SusanSocks · 15/04/2010 18:29

oh dear, differing points of view.
thougth it was too good to be true.

OP posts:
BitOfFun · 15/04/2010 18:35

I'd have done the same as you. Do you have a good relationship with him so you can explain why? I think I'd have a chat, say I was happy for him to be out and about if you know where and who with, but that you'd prefer him not to invite his girlfriend round to your home while you aren't there or Grandma isn't.

usualsuspect · 15/04/2010 18:37

I would allow it yes

SusanSocks · 15/04/2010 18:53

she came round anyway

OP posts:
GetOrfMoiLand · 15/04/2010 18:58

I leave 14 year old dd on her own when I am at work some days.

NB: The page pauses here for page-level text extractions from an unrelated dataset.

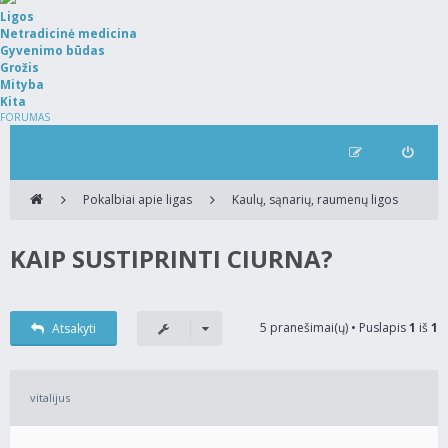
Ligos
Netradicinė medicina
Gyvenimo būdas
Grožis
Mityba
Kita
FORUMAS
Pokalbiai apie ligas
Kaulų, sąnarių, raumenų ligos
KAIP SUSTIPRINTI CIURNA?
5 pranešimai(ų) • Puslapis
1
iš
1
Atsakyti
vitalijus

I arrange places for her to go most days, however on occasion she has to stay at home on her own, and we are both fine with that. She is more than capable of looking after herself, and I think teens do appreciate 'lazy' days, where they haven't got things planned/people to see.

None of her friends are allowed to come round if she is in the house on her own, however. Not for any shenanigans reasons, just making cheese on toast, getting carried away on singstar and burning the kitchen down type of reasons.

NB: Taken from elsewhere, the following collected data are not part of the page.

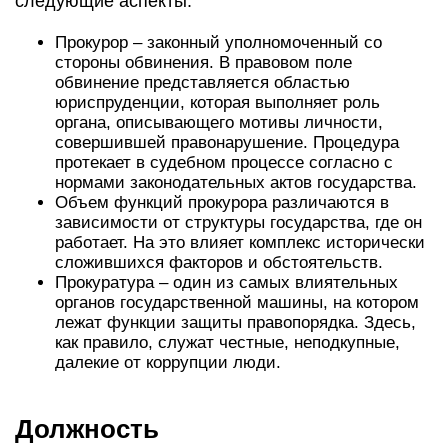
следующие аспекты:
Прокурор – законный уполномоченный со
стороны обвинения. В правовом поле
обвинение представляется областью
юриспруденции, которая выполняет роль
органа, описывающего мотивы личности,
совершившей правонарушение. Процедура
протекает в судебном процессе согласно с
нормами законодательных актов государства.
Объем функций прокурора различаются в
зависимости от структуры государства, где он
работает. На это влияет комплекс исторически
сложившихся факторов и обстоятельств.
Прокуратура – один из самых влиятельных
органов государственной машины, на котором
лежат функции защиты правопорядка. Здесь,
как правило, служат честные, неподкупные,
далекие от коррупции люди.
Должность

I don't think you are unreasonable to put your foot down on this point.

AnyFucker · 15/04/2010 20:12

Getorf, I am sorta glad to see you leave your 14 yo while you are at work

Tis Easter hols have been a nightmare for us

My 14 yo dd no longer wants to go to grandparents with her younger sibling

For the first time ever, her Dad I went to work today and left her to her own devices

Some of her friends parents ahve been doing that for the last couple of years, but we have resisted so far

As it happens, she was out all day watching some local television filming going on with her mates and getting very overexcited at seeing some real-life celebs

There were strict instructions no-one but her and one mate were allowed in the house and she knows the consequences if she reneges...no more freedom !

Hell will freeze over before I allow a bunch of teens I barely know in my house when I am not there...and boyfriends...no fucking way !

If I am not having fun in my own house...then neither are they

SusanSocks · 15/04/2010 21:06

af,
good point

OP posts:
DandyDan · 30/04/2010 18:38

I would allow it. If your ds and a girlfriend want to 'get together', they will find ways to do it without your knowledge. Aged 15 is pretty old to be babysat and not trusted with the house or one's friends.